No caso das desavenças entre os seres humanos onde estaria o ponto de inflexão e unidade? Na união que nasce de nos reconhecermos como seres humanos, criaturas amadas por Deus, nas quais o Espírito habita e, se deixarmos, age. Essa é a experiência contemplativa. Ver o que é invisível aos olhos.
É uma condição pobre e justa que nos impele a entregar a Deus cada coisa, cada preocupação. Nossa condição ontológica de criaturas nos irmana. Olhar para o alto, para a nossa origem, nos reúne. O diálogo é possível porque ambos pensamos, sentimos e falamos; mesmo que com linguagem, sensibilidade e história de vida diferentes. Não somos mais dominados pela rivalidade, pelos defeitos dos outros, pela ânsia de salvar o mundo…

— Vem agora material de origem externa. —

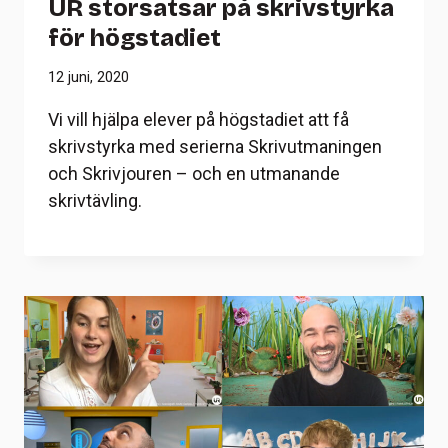
UR storsatsar på skrivstyrka
för högstadiet
12 juni, 2020
Vi vill hjälpa elever på högstadiet att få
skrivstyrka med serierna Skrivutmaningen
och Skrivjouren – och en utmanande
skrivtävling.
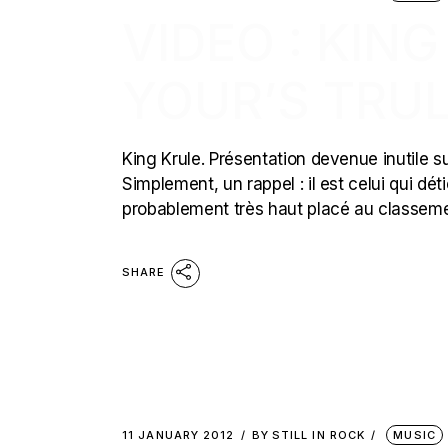
VIDEO : KIN
YOUR’S TRUL
King Krule. Présentation devenue inutile sur
Simplement, un rappel : il est celui qui dét
probablement très haut placé au classemen
SHARE
11 JANUARY 2012
BY
STILL IN ROCK
MUSIC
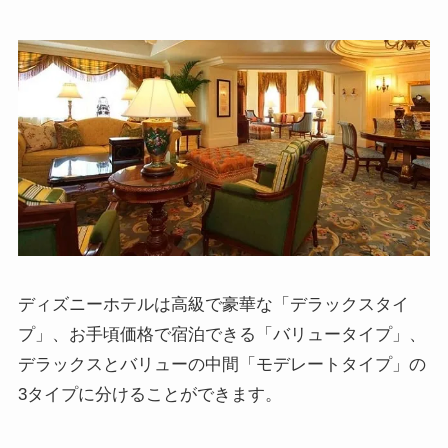
ディズニーホテルは高級で豪華な「デラックスタイ
プ」、お手頃価格で宿泊できる「バリュータイプ」、
デラックスとバリューの中間「モデレートタイプ」の
3タイプに分けることができます。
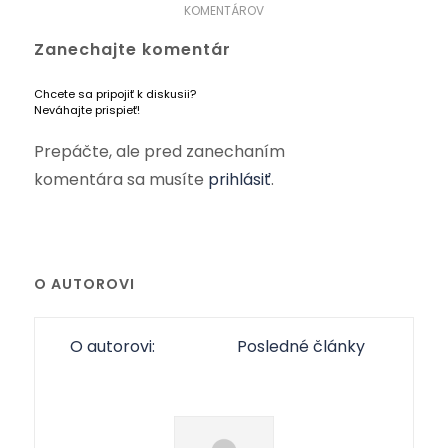
KOMENTÁROV
Zanechajte komentár
Chcete sa pripojiť k diskusii?
Neváhajte prispieť!
Prepáčte, ale pred zanechaním
komentára sa musíte
prihlásiť
.
O AUTOROVI
O autorovi:
Posledné články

Sabemos que cada ser humano vê um ângulo diferente, seu, que lhe é próprio, e que nenhum ser humano tem a visão do todo. Assim, ninguém pode se arvorar a dizer: a verdade está comigo, só eu a possuo. A visão mais ampla e, portanto, mais realista, será sempre a que abraçar, o melhor possível, os diferentes ângulos existentes na realidade.
A SABEDORIA NO USO DO TEMPO
A vida monástica tem, como características, viver bem o tempo, a sobriedade e a pobreza no uso do espaço. Reconhece que o tempo é superior ao espaço, como lembra o Papa Francisco (Evangelii gaudium, EG 222-225).
O livro do Eclesiastes diz que há um tempo que se pode medir (zman, em aramaico) para tudo e um tempo oportuno (et) para todo propósito debaixo do sol (cf. Ecl. 3, 2-8).
Não obstante Deus ter feito cada coisa bela e no momento oportuno (pois o instante para Deus é et e não apenas zman), e embora o coração do ser humano possua essa sombra de eternidade, não conseguimos ter a visão do todo. Vivamos, porém, o et com alegria, diz Eclesiastes (3, 12): “Não há felicidade para o homem a não ser a de alegrar-se e fazer o bem durante a vida”.
Pode-se dizer que o modo cristão de viver o tempo, no tempo, é sintetizado em outra palavra grega: hypomoné (perseverança ou paciência). A hypomoné é aceitar o tempo próprio de cada ser, viver adequadamente nosso tempo pessoal, aceitar o tempo de Deus e o tempo do outro. “É pela vossa perseverança (paciência) que ganhareis a vida” (Lc 21,19), diz Jesus já próximo à sua prisão e crucifixão. Quanta paciência Ele precisou ter… Até com seus amigos que não o compreendiam… São Paulo diz que a primeira característica do amor é a paciência (cf. 1Cor 13,4).
De onde nasce essa sabedoria? Da capacidade de perceber a eternidade presente no instante. Se meu próprio limite, uma outra pessoa ou uma situação nos irritam, nos enfurecem ou nos desencorajam e deprimem, paremos um pouco e busquemos reconhecer a eternidade presente naquele momento. Há algo além, acima, das coisas que vejo, ouço, toco ou sinto que governa tudo. As minhas sensações e percepções não são tudo. Além das coisas que vejo, ouço, toco ou sinto, que estão na dimensão do espaço (no caso, sufocante…), há uma outra dimensão: o tempo.
Para não ficarmos presos apenas à dimensão do espaço sufocante, é preciso pararmos para reconhecer a eternidade do instante e dar tempo ao tempo.
Belíssima e bem proveitosas essas reflexões.
Agradeço a simplicidade e sabedoria de sua autora e a todos que contribuíram para que chegassem a nós.